▶ [DATA PROVIDED]
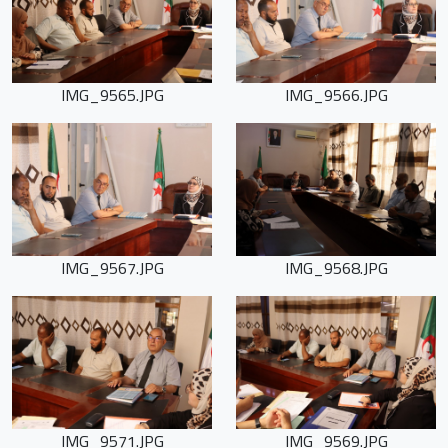
IMG_9565.JPG
IMG_9566.JPG
IMG_9567.JPG
IMG_9568.JPG
IMG_9571.JPG
IMG_9569.JPG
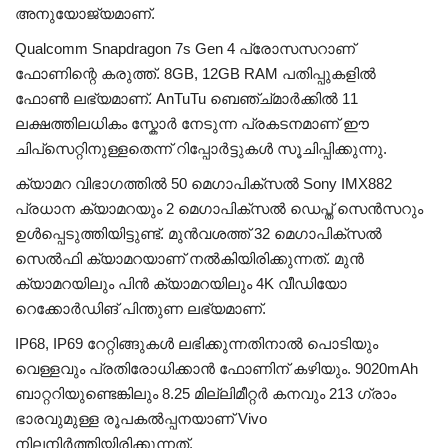
അനുയോജ്യമാണ്.
Qualcomm Snapdragon 7s Gen 4 പ്രോസസറാണ്
ഫോണിന്റെ കരുത്ത്. 8GB, 12GB RAM പതിപ്പുകളിൽ
ഫോൺ ലഭ്യമാണ്. AnTuTu ബെഞ്ച്മാർക്കിൽ 11
ലക്ഷത്തിലധികം സ്കോർ നേടുന്ന പ്രകടനമാണ് ഈ
ചിപ്‌സെറ്റിനുള്ളതെന്ന് റിപ്പോർട്ടുകൾ സൂചിപ്പിക്കുന്നു.
ക്യാമറ വിഭാഗത്തിൽ 50 മെഗാപിക്സൽ Sony IMX882
പ്രധാന ക്യാമറയും 2 മെഗാപിക്സൽ ഡെപ്ത് സെൻസറും
ഉൾപ്പെടുത്തിയിട്ടുണ്ട്. മുൻവശത്ത് 32 മെഗാപിക്സൽ
സെൽഫി ക്യാമറയാണ് നൽകിയിരിക്കുന്നത്. മുൻ
ക്യാമറയിലും പിൻ ക്യാമറയിലും 4K വീഡിയോ
റെക്കോർഡിങ് പിന്തുണ ലഭ്യമാണ്.
IP68, IP69 റേറ്റിങ്ങുകൾ ലഭിക്കുന്നതിനാൽ പൊടിയും
വെള്ളവും പ്രതിരോധിക്കാൻ ഫോണിന് കഴിയും. 9020mAh
ബാറ്ററിയുണ്ടെങ്കിലും 8.25 മില്ലിമീറ്റർ കനവും 213 ഗ്രാം
ഭാരവുമുള്ള രൂപകൽപ്പനയാണ് Vivo
നിലനിർത്തിയിരിക്കുന്നത്.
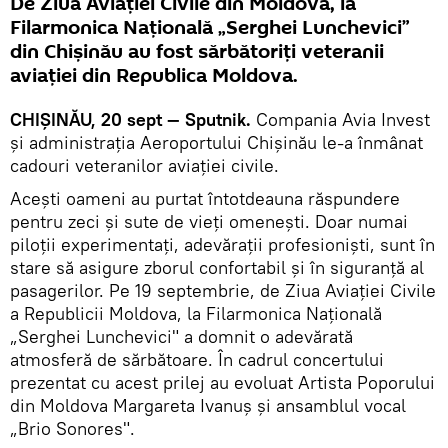
De Ziua Aviației Civile din Moldova, la
Filarmonica Națională „Serghei Lunchevici”
din Chișinău au fost sărbătoriți veteranii
aviației din Republica Moldova.
CHIȘINĂU, 20 sept — Sputnik.
Compania Avia Invest
și administrația Aeroportului Chișinău le-a înmânat
cadouri veteranilor aviației civile.
Acești oameni au purtat întotdeauna răspundere
pentru zeci și sute de vieți omenești. Doar numai
piloții experimentați, adevărații profesioniști, sunt în
stare să asigure zborul confortabil și în siguranță al
pasagerilor. Pe 19 septembrie, de Ziua Aviației Civile
a Republicii Moldova, la Filarmonica Națională
„Serghei Lunchevici" a domnit o adevărată
atmosferă de sărbătoare. În cadrul concertului
prezentat cu acest prilej au evoluat Artista Poporului
din Moldova Margareta Ivanuș și ansamblul vocal
„Brio Sonores".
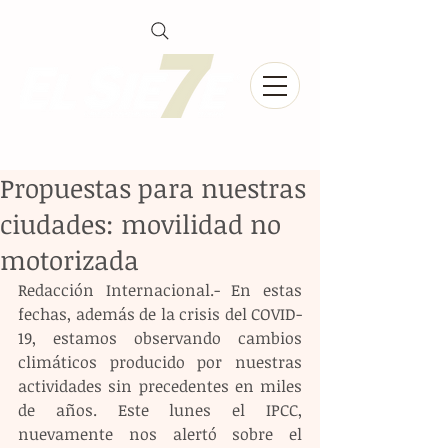
Propuestas para nuestras
ciudades: movilidad no
motorizada
Redacción Internacional.- En estas 
fechas, además de la crisis del COVID-
19, estamos observando cambios 
climáticos producido por nuestras 
actividades sin precedentes en miles 
de años. Este lunes el IPCC, 
nuevamente nos alertó sobre el 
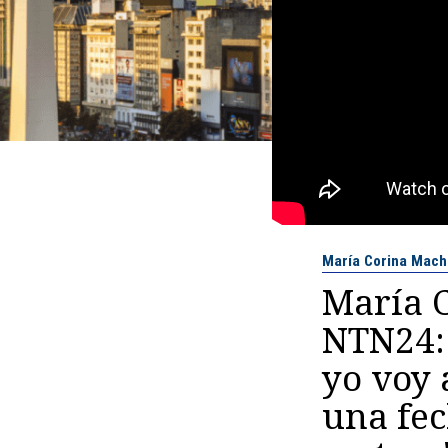
María Corina Mac
María 
NTN24: 
yo voy 
una fec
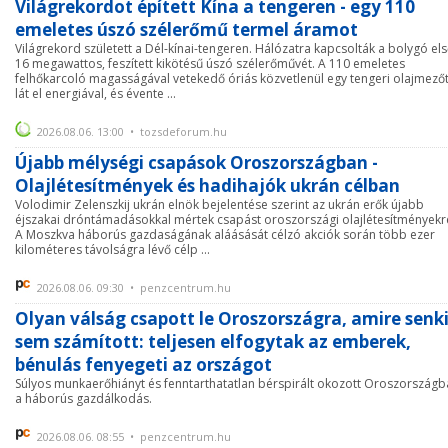
Világrekordot épített Kína a tengeren - egy 110
emeletes úszó szélerőmű termel áramot
Világrekord született a Dél-kínai-tengeren. Hálózatra kapcsolták a bolygó el
16 megawattos, feszített kikötésű úszó szélerőművét. A 110 emeletes
felhőkarcoló magasságával vetekedő óriás közvetlenül egy tengeri olajmező
lát el energiával, és évente ...
2026.08.06. 13:00 • tozsdeforum.hu
Újabb mélységi csapások Oroszországban -
Olajlétesítmények és hadihajók ukrán célban
Volodimir Zelenszkij ukrán elnök bejelentése szerint az ukrán erők újabb
éjszakai dróntámadásokkal mértek csapást oroszországi olajlétesítményekr
A Moszkva háborús gazdaságának aláásását célzó akciók során több ezer
kilométeres távolságra lévő célp ...
2026.08.06. 09:30 • penzcentrum.hu
Olyan válság csapott le Oroszországra, amire senk
sem számított: teljesen elfogytak az emberek,
bénulás fenyegeti az országot
Súlyos munkaerőhiányt és fenntarthatatlan bérspirált okozott Oroszország
a háborús gazdálkodás.
2026.08.06. 08:55 • penzcentrum.hu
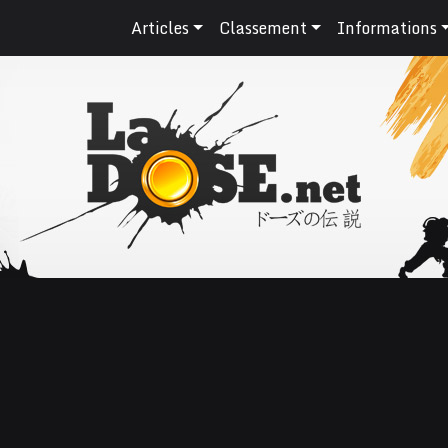
Articles
Classement
Informations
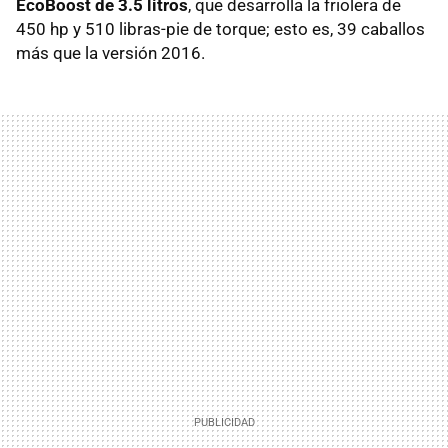
EcoBoost de 3.5 litros
, que desarrolla la friolera de
450 hp y 510 libras-pie de torque; esto es, 39 caballos
más que la versión 2016.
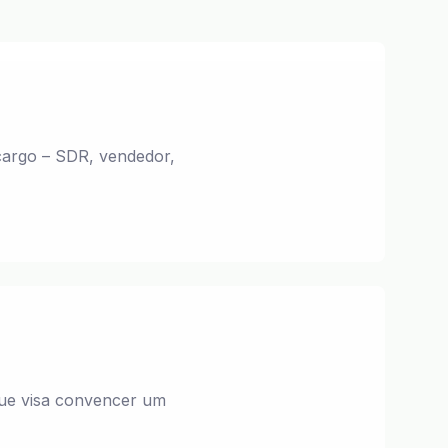
cargo – SDR, vendedor,
que visa convencer um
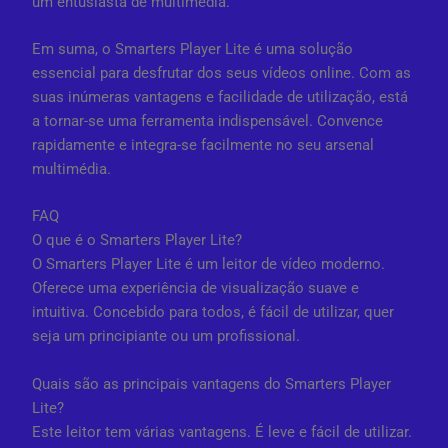
um entusiasta de multimédia.
Em suma, o Smarters Player Lite é uma solução
essencial para desfrutar dos seus vídeos online. Com as
suas inúmeras vantagens e facilidade de utilização, está
a tornar-se uma ferramenta indispensável. Convence
rapidamente e integra-se facilmente no seu arsenal
multimédia.
FAQ
O que é o Smarters Player Lite?
O Smarters Player Lite é um leitor de vídeo moderno.
Oferece uma experiência de visualização suave e
intuitiva. Concebido para todos, é fácil de utilizar, quer
seja um principiante ou um profissional.
Quais são as principais vantagens do Smarters Player
Lite?
Este leitor tem várias vantagens. É leve e fácil de utilizar.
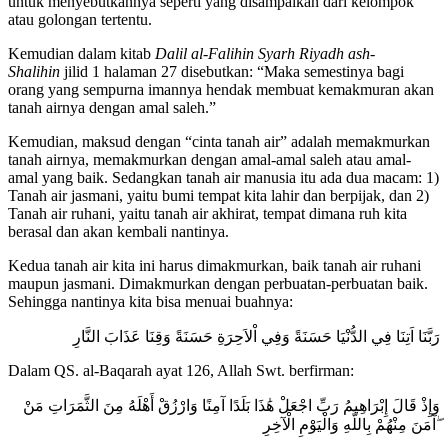
untuk menyebutkannya seperti yang disampaikan dari kelompok
atau golongan tertentu.
Kemudian dalam kitab
Dalil al-Falihin Syarh Riyadh ash-
Shalihin
jilid 1 halaman 27 disebutkan: “Maka semestinya bagi
orang yang sempurna imannya hendak membuat kemakmuran akan
tanah airnya dengan amal saleh.”
Kemudian, maksud dengan “cinta tanah air” adalah memakmurkan
tanah airnya, memakmurkan dengan amal-amal saleh atau amal-
amal yang baik. Sedangkan tanah air manusia itu ada dua macam: 1)
Tanah air jasmani, yaitu bumi tempat kita lahir dan berpijak, dan 2)
Tanah air ruhani, yaitu tanah air akhirat, tempat dimana ruh kita
berasal dan akan kembali nantinya.
Kedua tanah air kita ini harus dimakmurkan, baik tanah air ruhani
maupun jasmani. Dimakmurkan dengan perbuatan-perbuatan baik.
Sehingga nantinya kita bisa menuai buahnya:
رَبَّنَا اَتِنَا فِي الدُّنْيَا حَسَنَةً وَفِي اْلاَحِرَةِ حَسَنَةً وَقِنَا عَذَابَ النَّارِ
Dalam QS. al-Baqarah ayat 126, Allah Swt. berfirman:
وَإِذْ قَالَ إِبْرَاهِيمُ رَبِّ اجْعَلْ هَٰذَا بَلَدًا آمِنًا وَارْزُقْ أَهْلَهُ مِنَ الثَّمَرَاتِ مَنْ
آمَنَ مِنْهُمْ بِاللَّهِ وَالْيَوْمِ الْآخِرِ ۖ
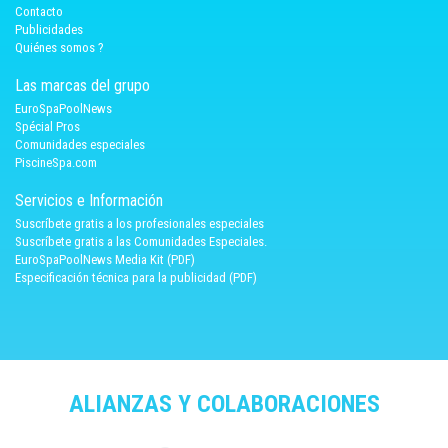
Contacto
Publicidades
Quiénes somos ?
Las marcas del grupo
EuroSpaPoolNews
Spécial Pros
Comunidades especiales
PiscineSpa.com
Servicios e Información
Suscríbete gratis a los profesionales especiales
Suscríbete gratis a las Comunidades Especiales.
EuroSpaPoolNews Media Kit (PDF)
Especificación técnica para la publicidad (PDF)
ALIANZAS Y COLABORACIONES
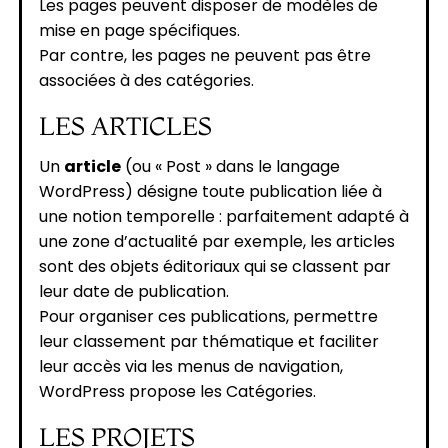
Les pages peuvent disposer de modèles de
mise en page spécifiques.
Par contre, les pages ne peuvent pas être
associées à des catégories.
LES ARTICLES
Un
article
(ou « Post » dans le langage
WordPress) désigne toute publication liée à
une notion temporelle : parfaitement adapté à
une zone d’actualité par exemple, les articles
sont des objets éditoriaux qui se classent par
leur date de publication.
Pour organiser ces publications, permettre
leur classement par thématique et faciliter
leur accès via les menus de navigation,
WordPress propose les Catégories.
LES PROJETS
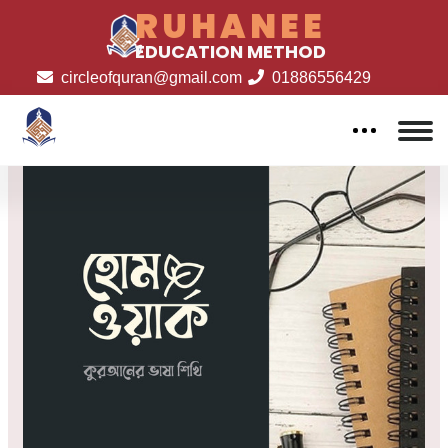
RUHANEE
EDUCATION METHOD
circleofquran@gmail.com
01886556429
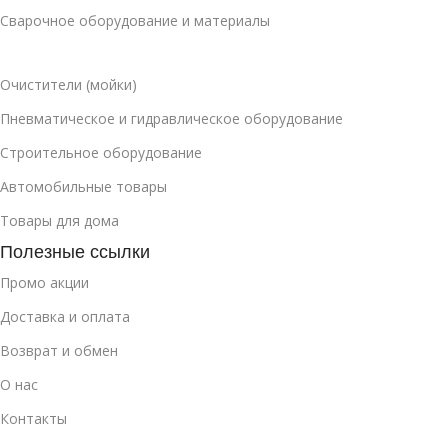
Сварочное оборудование и материалы
Очистители (мойки)
Пневматическое и гидравлическое оборудование
Строительное оборудование
Автомобильные товары
Товары для дома
Полезные ссылки
Промо акции
Доставка и оплата
Возврат и обмен
О нас
Контакты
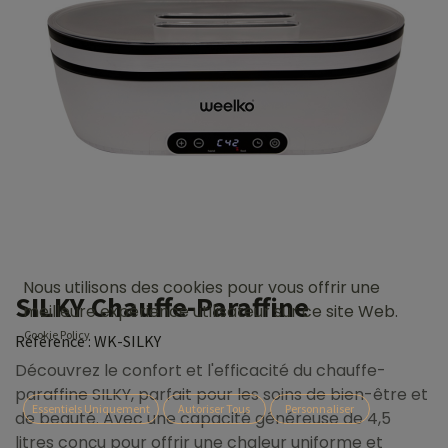
Nous utilisons des cookies pour vous offrir une
SILKY Chauffe-Paraffine
meilleure expérience utilisateur sur ce site Web.
Cookie Policy
Référence :
WK-SILKY
Découvrez le confort et l'efficacité du chauffe-
paraffine SILKY, parfait pour les soins de bien-être et
Essentiels Uniquement
Autoriser Tous
Personnaliser
de beauté. Avec une capacité généreuse de 4,5
litres conçu pour offrir une chaleur uniforme et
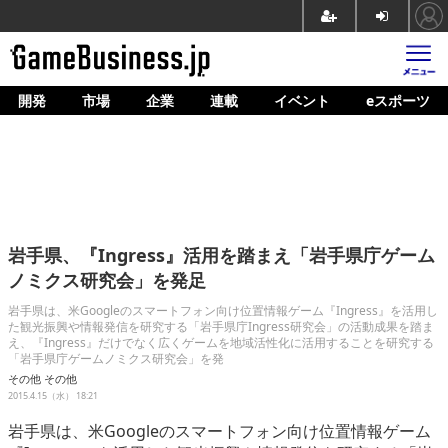
開発
市場
企業
連載
イベント
eスポーツ
ホーム
ゲーム開発
市場
マネタイズ
岩手県、『Ingress』活用を踏まえ「岩手県庁ゲーム
企業動向
ノミクス研究会」を発足
人材育成
岩手県は、米Googleのスマートフォン向け位置情報ゲーム『Ingress』を活用し
た観光振興や情報発信を研究する「岩手県庁Ingress研究会」の活動成果を踏ま
え、『Ingress』だけでなく広くゲームを地域活性化に活用することを研究する
産業政策
「岩手県庁ゲームノミクス研究会」を発
その他
その他
連載
2015.4.15（水） 18:21
イベント/セミナー
岩手県は、米Googleのスマートフォン向け位置情報ゲーム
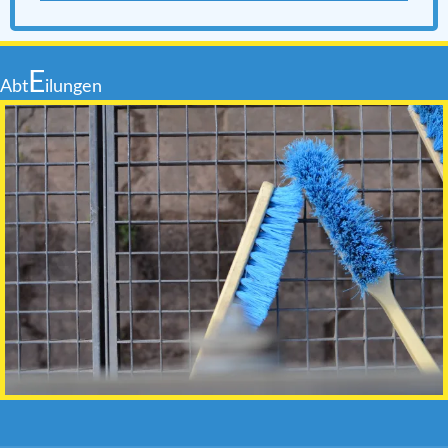
E
Abt
ilungen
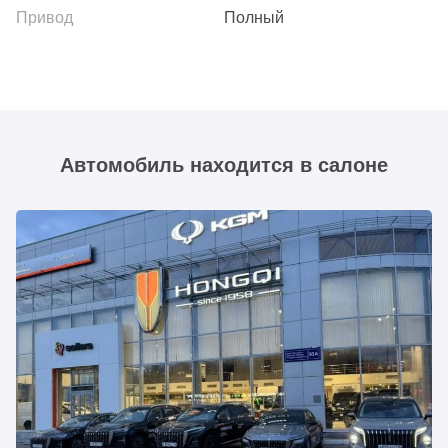
Полный
Автомобиль находится в салоне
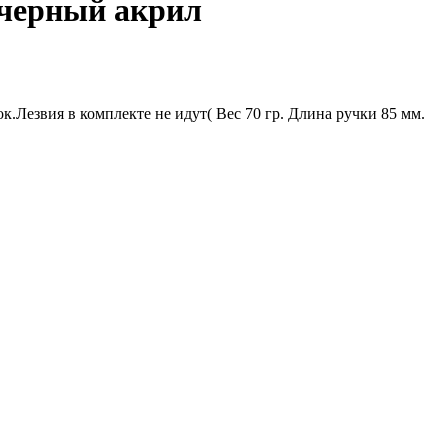
 черный акрил
к.Лезвия в комплекте не идут( Вес 70 гр. Длина ручки 85 мм.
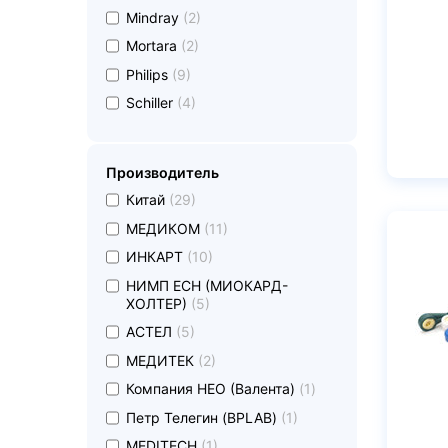
undefined
Mindray
(2)
undefined
Mortara
(2)
undefined
Philips
(9)
undefined
Schiller
(4)
Производитель
undefined
Китай
(29)
undefined
МЕДИКОМ
(11)
undefined
ИНКАРТ
(10)
undefined
НИМП ЕСН (МИОКАРД-
ХОЛТЕР)
(5)
undefined
АСТЕЛ
(5)
undefined
МЕДИТЕК
(2)
undefined
Компания НЕО (Валента)
(1)
undefined
Петр Телегин (BPLAB)
(1)
undefined
MEDITECH
(1)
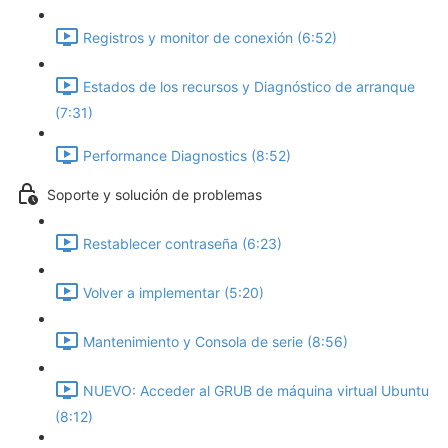
Registros y monitor de conexión (6:52)
Estados de los recursos y Diagnóstico de arranque
(7:31)
Performance Diagnostics (8:52)
Soporte y solución de problemas
Restablecer contraseña (6:23)
Volver a implementar (5:20)
Mantenimiento y Consola de serie (8:56)
NUEVO: Acceder al GRUB de máquina virtual Ubuntu
(8:12)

▶ [YOUR INSTRUCTIONS]
Reproduce, exactly as they stand in the data above, the lines from the one that holds "2026.08.06. 13:00 • tozsdeforum.hu" to the one that holds "sem számított: teljesen", inclusive.

▶ [EXPECTED ANSWER]
2026.08.06. 13:00 • tozsdeforum.hu
Újabb mélységi csapások Oroszországban -
Olajlétesítmények és hadihajók ukrán célban
Volodimir Zelenszkij ukrán elnök bejelentése szerint az ukrán erők újabb
éjszakai dróntámadásokkal mértek csapást oroszországi olajlétesítményekr
A Moszkva háborús gazdaságának aláásását célzó akciók során több ezer
kilométeres távolságra lévő célp ...
2026.08.06. 09:30 • penzcentrum.hu
Olyan válság csapott le Oroszországra, amire senk
sem számított: teljesen elfogytak az emberek,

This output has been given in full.